Some types of electrical connectors suitable for use with aluminum PCBs include:

• Solder mount – Through-hole pins allow connectors to be soldered for mechanical strength and electrical connection. High temperature solders are used.
• Press-fit – Connectors with compliant pins press-fit into plated through holes in the PCB for gas-tight, reliable connections without soldering.
• Crimp style – Insulated terminals are crimped to wires secured into metal housings that bolt to the PCB edge. Provides flexibility.
• Board-edge style – Connectors clamp onto the PCB edge exposing copper pads on the board edge for soldering or press-fit.
• Flexible ribbon – Flexible Kapton/copper laminate ribbon cables plug into connectors mounted on the PCB to link boards.
• RF connectors – SMA, SMB, SMP and other coaxial RF connectors are mounted with mechanical hardware and soldered for microwave applications.
• Custom adapters – Custom machined adapters allow integrating standard connectors to aluminum PCBs accounting for thermal expansion.

The connector style can be selected to optimally address mechanical robustness, thermal stresses, vibration resistance, electrical needs, and other requirements of the application.

What key thermal factors need to be considered when designing aluminum PCBs?

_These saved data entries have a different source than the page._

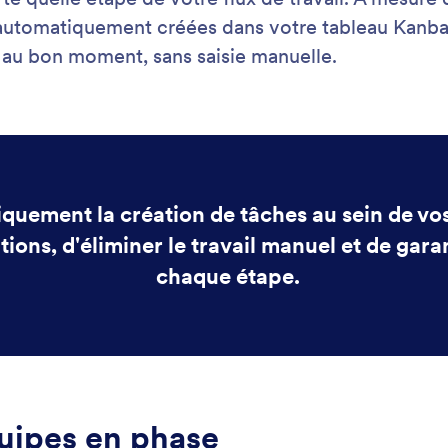
Assistance
Entre
Contactez-nous
À pro
Guide utilisateur
Faits 
laires
Ident
Aide
Dans 
Jotform Academy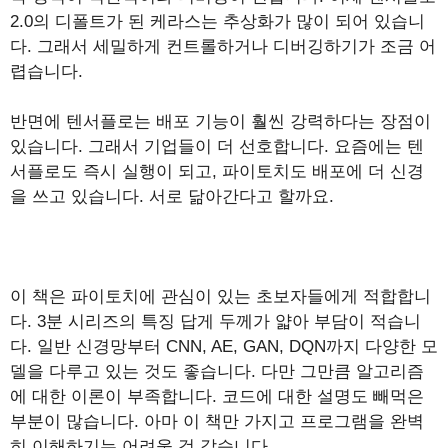
2.0의 디폴트가 된 케라스는 추상화가 많이 되어 있습니
다. 그래서 세밀하게 컨트롤하거나 디버깅하기가 조금 어
렵습니다.
반면에 텐서플로는 배포 기능이 훨씬 강력하다는 장점이
있습니다. 그래서 기업들이 더 선호합니다. 요즘에는 텐
서플로도 즉시 실행이 되고, 파이토치도 배포에 더 신경
을 쓰고 있습니다. 서로 닮아간다고 할까요.
이 책은 파이토치에 관심이 있는 초보자들에게 적합합니
다. 3분 시리즈의 특징 답게 두께가 얇아 부담이 적습니
다. 일반 신경망부터 CNN, AE, GAN, DQN까지 다양한 모
델을 다루고 있는 것도 좋습니다. 다만 그만큼 알고리즘
에 대한 이론이 부족합니다. 코드에 대한 설명도 빼먹은
부분이 많습니다. 아마 이 책만 가지고 프로그램을 완벽
히 이해하기는 어려울 것 같습니다.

Thermal design considerations for aluminum PCBs include:

• Component power dissipation – Determine max heat flux from each component needing cooling to set heatsink requirements.
• Heatsink interface – Use thermal interface materials and pressure mounts for efficient heat transfer from components to heatsink.
• Aluminum substrate thickness – Thicker aluminum layers provide lower thermal resistance and greater heat spreading.
• Thermal vias – High density copper filled thermal vias conduct heat between layers and to aluminum substrate.
• Thermal pads – Exposed copper pads under hot components conduct heat into PCB layers. Match size to max component heat flux.
• Internal copper layers – Additional copper layers aid lateral heat spreading on PCB.
• High conductivity dielectrics – Dielectrics like polyimide, aluminum nitride and silicones transfer heat better than standard FR-4.
• Thermal analyses – Perform thermal simulation, testing and verification to confirm design cooling performance.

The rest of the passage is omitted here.